Pour faire goûter les bienfaits de l’Église aux plantations les plus lointaines et les plus solitaires, ainsi qu’aux esclaves qui les habitent, il est des prêtres qui à certaines époques de l’année parcourent le pays avec un petit autel, qu’ils placent devant eux sur leur cheval ou sur leur mulet. Au moyen d’une légère rétribution, ils disent la messe dans les maisons des colons et des pâtres. Il y a une autre espèce de prêtres errans, qui ne sont pas néanmoins des plus considérés ; ce sont des hermites, qui bâtissent une cabane dans un endroit sauvage quelconque, pour y exposer à la vénération des croyans une relique qu’ils sont parvenus à se procurer. Si les pèlerins ne viennent pas, ils parcourent le pays, et quoiqu’ils reçoivent en l’honneur de leur saint des aumônes considérables, ils ne paraissent pas se fier entièrement à sa protection, et se munissent le plus souvent de moyens de défense très-matériels. Lorsqu’un de ces dignes frères monte un bon cheval ou un mulet, et que, sa cassette de reliques sous le bras, il paraît armé d’un fusil, de pistolets et d’un large couteau de chasse, cet extérieur n’est pas précisément très-propre à inspirer la piété à ceux qui le rencontrent : la peur et la défiance sont plus naturelles en cette occasion, et ces sentimens, très-opposés à celui de la piété, pourraient n’être pas toujours dénués de fondement.

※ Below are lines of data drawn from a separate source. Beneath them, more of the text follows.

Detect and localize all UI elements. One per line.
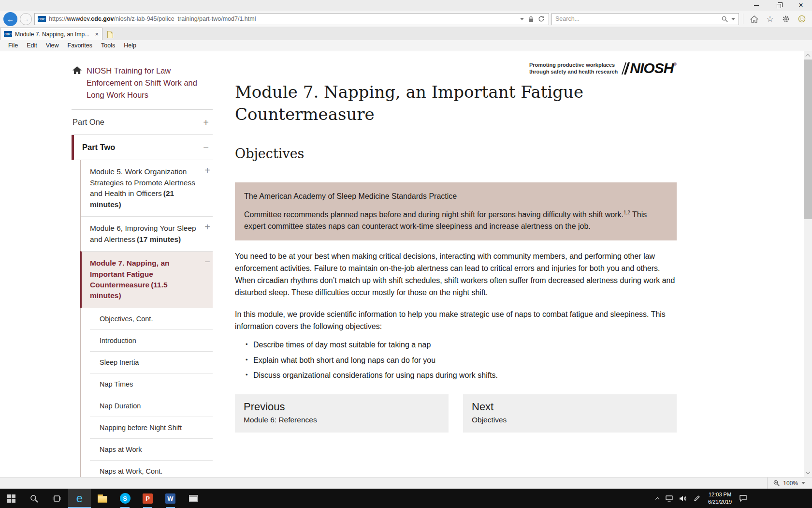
taskbar-word[interactable]: W (159, 489, 182, 508)
start-button[interactable] (0, 489, 23, 508)
home-toolbar-button[interactable] (747, 12, 761, 26)
previous-button[interactable]: Previous Module 6: References (235, 394, 449, 433)
forward-button[interactable]: → (20, 13, 32, 25)
sidebar-subitem-introduction[interactable]: Introduction (90, 329, 213, 351)
app-window-icon (189, 495, 198, 502)
address-bar[interactable]: CDC https://wwwdev.cdc.gov/niosh/z-lab-9… (34, 13, 549, 25)
search-icon[interactable] (722, 16, 728, 22)
page-title: Module 7. Napping, an Important Fatigue … (235, 81, 677, 126)
sidebar-item-part-two[interactable]: Part Two − (72, 135, 213, 160)
sidebar-subitem-nap-duration[interactable]: Nap Duration (90, 395, 213, 417)
scrollbar-thumb[interactable] (804, 60, 812, 219)
search-input[interactable] (555, 15, 718, 22)
collapse-icon[interactable]: − (204, 257, 210, 267)
sidebar-home-link[interactable]: NIOSH Training for Law Enforcement on Sh… (72, 60, 213, 110)
tab-favicon: CDC (4, 31, 12, 37)
taskbar-search-button[interactable] (23, 489, 45, 508)
smiley-icon (798, 15, 806, 23)
minimize-button[interactable] (745, 0, 768, 11)
home-icon (750, 15, 758, 23)
niosh-wordmark: NIOSH (630, 61, 673, 75)
zoom-control[interactable]: 100% (767, 478, 812, 489)
settings-toolbar-button[interactable] (779, 12, 793, 26)
module-5-label: Module 5. Work Organization Strategies t… (90, 167, 195, 197)
scrollbar-track[interactable] (804, 60, 812, 469)
menu-view[interactable]: View (42, 40, 63, 51)
volume-tray-button[interactable] (676, 489, 690, 508)
highlight-callout: The American Academy of Sleep Medicine S… (235, 182, 677, 240)
pen-tray-button[interactable] (690, 489, 704, 508)
taskbar-internet-explorer[interactable]: e (68, 489, 91, 508)
url-path: /niosh/z-lab-945/police_training/part-tw… (114, 15, 256, 22)
sidebar-item-module-5[interactable]: Module 5. Work Organization Strategies t… (81, 160, 213, 216)
task-view-button[interactable] (45, 489, 68, 508)
previous-target: Module 6: References (244, 416, 440, 424)
sidebar-subitem-sleep-inertia[interactable]: Sleep Inertia (90, 351, 213, 373)
expand-icon[interactable]: + (204, 165, 210, 175)
menu-file[interactable]: File (4, 40, 22, 51)
address-bar-icons (520, 15, 546, 22)
sidebar-subitem-naps-at-work[interactable]: Naps at Work (90, 438, 213, 460)
zoom-dropdown-icon[interactable] (801, 482, 805, 484)
window-titlebar: × (0, 0, 812, 11)
autocomplete-dropdown-icon[interactable] (520, 18, 524, 20)
sidebar-subitem-objectives-cont[interactable]: Objectives, Cont. (90, 308, 213, 329)
toc-sidebar: NIOSH Training for Law Enforcement on Sh… (72, 60, 213, 477)
menu-tools[interactable]: Tools (97, 40, 119, 51)
next-target: Objectives (472, 416, 668, 424)
feedback-toolbar-button[interactable] (795, 12, 809, 26)
taskbar-skype[interactable]: S (114, 489, 136, 508)
close-button[interactable]: × (790, 0, 812, 11)
vertical-scrollbar[interactable] (804, 51, 812, 477)
menu-help[interactable]: Help (119, 40, 141, 51)
restore-button[interactable] (768, 0, 790, 11)
sidebar-subitem-nap-times[interactable]: Nap Times (90, 373, 213, 395)
sidebar-item-module-7-current[interactable]: Module 7. Napping, an Important Fatigue … (80, 251, 213, 308)
action-center-button[interactable] (736, 489, 750, 508)
menu-favorites[interactable]: Favorites (63, 40, 97, 51)
list-item: Explain what both short and long naps ca… (246, 355, 677, 367)
clock-date: 6/21/2019 (708, 498, 732, 506)
sidebar-item-module-6[interactable]: Module 6, Improving Your Sleep and Alert… (81, 216, 213, 251)
search-dropdown-icon[interactable] (731, 18, 735, 20)
list-item: Discuss organizational considerations fo… (246, 370, 677, 382)
collapse-icon[interactable]: − (203, 143, 209, 152)
scroll-down-button[interactable] (804, 469, 812, 477)
back-button[interactable]: ← (3, 12, 17, 26)
taskbar-powerpoint[interactable]: P (136, 489, 159, 508)
sidebar-subitem-naps-at-work-cont[interactable]: Naps at Work, Cont. (90, 460, 213, 477)
hidden-icons-button[interactable] (652, 489, 662, 508)
expand-icon[interactable]: + (204, 222, 210, 232)
search-box[interactable] (551, 13, 739, 25)
part-one-label: Part One (72, 118, 104, 127)
gear-icon (782, 15, 790, 23)
back-arrow-icon: ← (7, 15, 14, 23)
tab-module-7[interactable]: CDC Module 7. Napping, an Imp... × (0, 28, 102, 40)
url-domain: cdc.gov (91, 15, 114, 22)
scroll-up-button[interactable] (804, 51, 812, 60)
next-button[interactable]: Next Objectives (463, 394, 677, 433)
expand-icon[interactable]: + (203, 118, 209, 127)
menu-edit[interactable]: Edit (22, 40, 42, 51)
sidebar-subitem-napping-before-night-shift[interactable]: Napping before Night Shift (90, 417, 213, 438)
chevron-up-icon (655, 497, 659, 501)
page-content: NIOSH Training for Law Enforcement on Sh… (0, 51, 804, 477)
url-text[interactable]: https://wwwdev.cdc.gov/niosh/z-lab-945/p… (49, 15, 517, 22)
niosh-tagline-line2: through safety and health research (529, 68, 618, 75)
refresh-icon[interactable] (538, 15, 545, 22)
taskbar-clock[interactable]: 12:03 PM 6/21/2019 (704, 491, 736, 506)
sidebar-item-part-one[interactable]: Part One + (72, 110, 213, 135)
favorites-toolbar-button[interactable]: ☆ (763, 12, 777, 26)
close-icon: × (798, 1, 803, 9)
windows-taskbar: e S P W 12:03 PM 6/21/2019 (0, 489, 812, 508)
tab-close-icon[interactable]: × (95, 31, 99, 37)
home-icon (72, 66, 82, 75)
taskbar-app-window[interactable] (182, 489, 204, 508)
system-tray: 12:03 PM 6/21/2019 (652, 489, 812, 508)
taskbar-file-explorer[interactable] (91, 489, 114, 508)
forward-arrow-icon: → (23, 15, 29, 23)
new-tab-button[interactable] (102, 29, 118, 40)
toolbar-separator (743, 14, 743, 24)
tab-title: Module 7. Napping, an Imp... (15, 31, 92, 38)
network-tray-button[interactable] (662, 489, 676, 508)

Les facendas de criaz ou les pâturages sur les collines dépouillées de forêts des hautes régions de l’intérieur, méritent qu’on en fasse une mention particulière. Les plus remarquables sont ceux des provinces de San Paulo et de Minas Geraes. Ceux qui appartiennent à un même propriétaire ont souvent une étendue de plusieurs legoas, et souvent aussi le nombre du bétail, soit en chevaux, soit en bêtes à cornes, s’élève à plusieurs milliers. Cependant il est rare que les grands propriétaires de troupeaux habitent ces facendas ; ils en abandonnent le soin à un fermier, qui partage avec eux les produits dans une proportion donnée. Ce genre d’industrie est très-lucratif, le propriétaire ne pouvant connaître au juste ses affaires. La garde des troupeaux est l’affaire d’un pâtre supérieur (vaqueiro) et de plusieurs valets (piâes) : néanmoins ils sont tous libres. On se sert fort peu d’esclaves dans ces contrées, et on ne les emploie qu’aux petits ouvrages domestiques.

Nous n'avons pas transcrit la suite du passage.